This year’s PCSF saw many productive discussions on the topic of responsible vulnerability disclosure (big hat tip to Zach and Mike who managed to keep the conversations from reducing to a bun fight). I want to take a moment to further detail a few of my own opinions on this subject matter.
Let me begin with a somewhat pragmatic definition of device vulnerabilities: Device Vulnerabilities (I wonder if this is where Tipping Point’s DVlabs name stemmed from) can be thought of as software, hardware, or requirements artifacts that may be utilized to violate the explicit or implied operational characteristics of a device (availability, key functionalities, etc). What I like about this definition and why I’m bothering to put it forward is that it exposes the fact that the risk of a vulnerability is positively correlated with the degree of asymmetric information (degree reality differs from expectation) which implies, of course, that symmetry is key to risk reduction ergo disclosure of some form is necessary. Obviously the need for some type of disclosure is not new but what is, I think, is a definition of device vulnerability that inherently drives it.

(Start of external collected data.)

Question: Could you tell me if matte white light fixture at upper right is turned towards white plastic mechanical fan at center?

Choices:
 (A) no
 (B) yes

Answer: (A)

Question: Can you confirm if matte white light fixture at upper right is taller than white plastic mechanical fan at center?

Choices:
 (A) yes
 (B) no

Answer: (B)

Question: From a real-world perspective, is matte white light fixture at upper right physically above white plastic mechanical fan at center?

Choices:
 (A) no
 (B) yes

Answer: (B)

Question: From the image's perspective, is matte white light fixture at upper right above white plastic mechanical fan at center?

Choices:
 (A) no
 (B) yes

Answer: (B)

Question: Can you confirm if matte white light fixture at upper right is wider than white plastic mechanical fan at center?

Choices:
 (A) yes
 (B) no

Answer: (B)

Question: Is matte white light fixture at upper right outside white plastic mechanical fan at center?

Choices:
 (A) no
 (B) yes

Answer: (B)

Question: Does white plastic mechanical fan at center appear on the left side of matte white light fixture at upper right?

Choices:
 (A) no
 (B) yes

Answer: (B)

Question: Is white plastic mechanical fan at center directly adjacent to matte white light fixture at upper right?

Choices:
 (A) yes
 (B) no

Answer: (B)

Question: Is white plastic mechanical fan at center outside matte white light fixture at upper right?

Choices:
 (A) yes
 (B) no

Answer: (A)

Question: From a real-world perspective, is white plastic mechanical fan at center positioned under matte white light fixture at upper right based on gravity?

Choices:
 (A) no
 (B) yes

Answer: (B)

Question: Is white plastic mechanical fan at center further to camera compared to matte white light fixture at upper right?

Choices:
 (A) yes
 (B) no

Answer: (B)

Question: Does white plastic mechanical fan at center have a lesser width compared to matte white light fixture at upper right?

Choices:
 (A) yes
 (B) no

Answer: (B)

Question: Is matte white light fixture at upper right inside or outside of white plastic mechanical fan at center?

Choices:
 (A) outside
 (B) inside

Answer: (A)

A question I quite frequently field is “why hunt for vulnerabilities”. Let’s explore, for a moment, the utility in identifying zero-days (save the obvious nefarious motivators) and what it means technically. First off, the user of the equipment, the operator or asset-owner, has the need to identify/quantify/mitigate business risk. A vulnerable control device failing to operate as required (and as advertized) in reaction to the presence of a vul’s trigger is an example of technical risk which quite often results in a risk to the business. It is therefore in the operator’s best interest to procure an understanding of the vulnerabilities present in their control devices. But, it does not end there. In order for vul knowledge to translate into business value, the vul information needs to be accompanied by the functional or prescriptive measures required to mitigate the risk. Technically speaking the operator is much more interested in failure than fault. [Recall from earlier blogs, failure refers to device behavior which deviates from the expected whereas fault refers to a static defect in source code]. With knowledge of the failure mode and definition of the trigger, risk reduction is then possible.
For the equipment manufacturer, or vendor, a bug found during Q/A is just a bug, while one found in the field is, more often than not, a vulnerability. Identification of vulnerabilities can lead to improvements in a vendor’s unit/functional/integration testing, and sometimes coding standards which together, at the end of the day, enable the deployment of higher quality products with a reduced support cost. Technically speaking, the vendor is much more interested in faults than failures. This is an important distinction, as the technical requirements for tracing failure to fault differ greatly from those required to render risk reduction measures even though both rely on vul identification.
In defining a vul disclosure process, one must consider who benefits most from the information and who bears the greatest risk from unwanted proliferation. The end-user of the equipment, the operator, does on both accounts. For a disclosure policy to be successful this sect, the operators, must be seen as the policy’s “key customer” and NOT the equipment vendor. How does this translate into building a successful policy for SCADA and process control? Well, we must consider operator constraints such as the significant overhead associated with change management including the impossibility of such on occasion. We must consider the 15-25 year lifecycle of the operational devices. We must consider requirements for 99% uptime. And the list goes on. Keep in mind, the most critical considerations are operator-centric.
As one begins to identify disclosures policy requirements, one quickly learns that controlled/restricted disclosure is what is best at this time. That begets the question, what do I see as the role of the Certs when it comes to IC vulnerability disclosure? I see their value as being a co-ordination center, a place where researchers such as myself can find and procure the proper contacts within an organization to whom the vulnerabilities that we discover can be effectively relayed. I also see a role for the Certs in raising awareness, relaying trend information, but most importantly establishing the common vernacular or domain language through which we can communicate effectively (normalizing defn’s, scoring systems – more on this in a future blog, etc). Consider what RFC 2544 did for Ethernet networking. It provided us definitions for throughput, etc which dictated how switch performance is now communicated in the industry, not to mention drove the manner in which switches/routers/etc are tested. Note to all you stack testers out there, RFC2544
http://www.ietf.org/rfc/rfc2544.txt is a seminal work. If you haven’t read it, well you should!
Last thought. At the end of the day it is the individual who discovers the vulnerability and his customer (internal or external to the company) who dictates the disclosure process followed. Do we need the the equivalent of the Geneva convention for vul dissemination (hat tip to Perry)? I’m not sure. But I would love to hear thoughts on the matter.